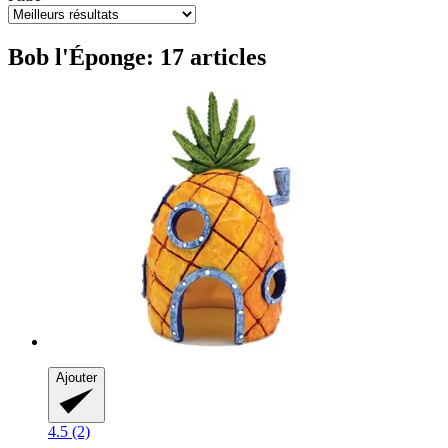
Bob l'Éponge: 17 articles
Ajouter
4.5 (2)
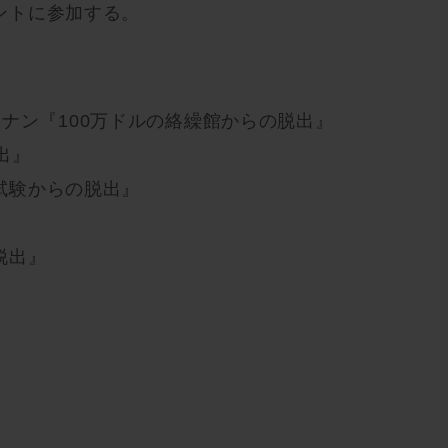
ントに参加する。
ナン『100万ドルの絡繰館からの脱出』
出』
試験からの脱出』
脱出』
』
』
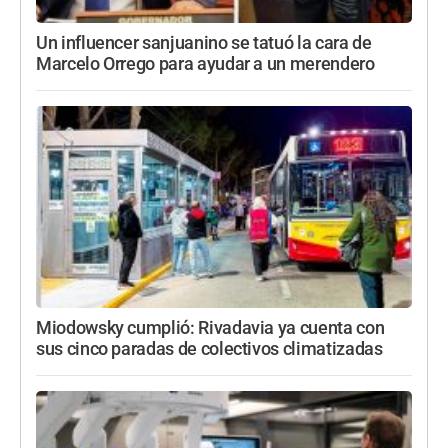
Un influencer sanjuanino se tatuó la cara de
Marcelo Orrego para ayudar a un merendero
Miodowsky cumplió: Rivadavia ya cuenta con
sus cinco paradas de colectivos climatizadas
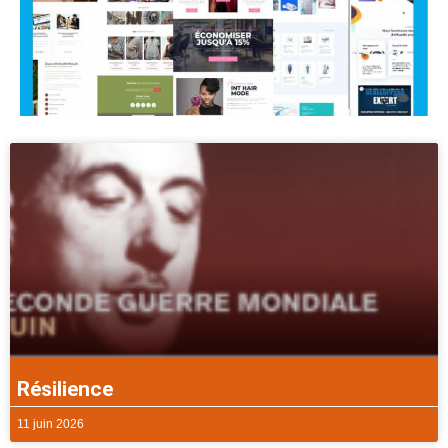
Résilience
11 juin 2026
**********
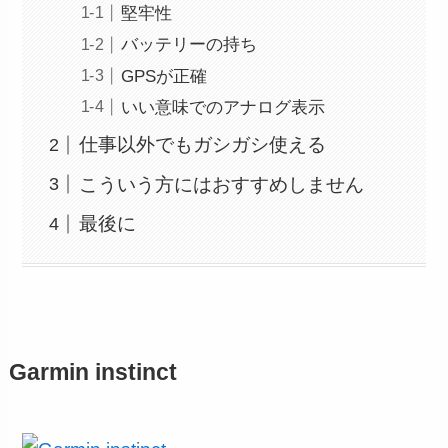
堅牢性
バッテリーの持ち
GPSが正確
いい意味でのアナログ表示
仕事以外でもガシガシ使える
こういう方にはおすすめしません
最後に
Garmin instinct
**********
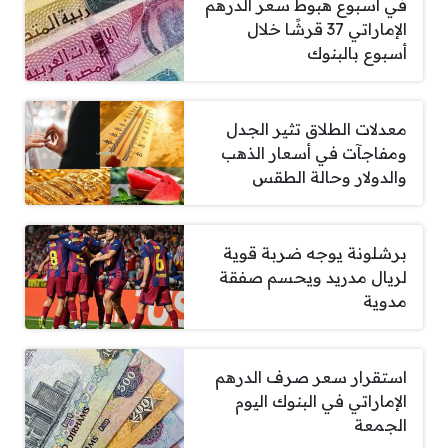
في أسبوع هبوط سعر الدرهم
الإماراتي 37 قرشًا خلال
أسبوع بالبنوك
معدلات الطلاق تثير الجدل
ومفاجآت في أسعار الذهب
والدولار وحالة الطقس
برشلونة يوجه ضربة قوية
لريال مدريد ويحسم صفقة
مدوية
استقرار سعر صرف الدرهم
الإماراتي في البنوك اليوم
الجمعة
**********
▸ TO DO
Output only the number of lines in the data above that include the word "الدرهم".

▸ COMPLETED TASK
2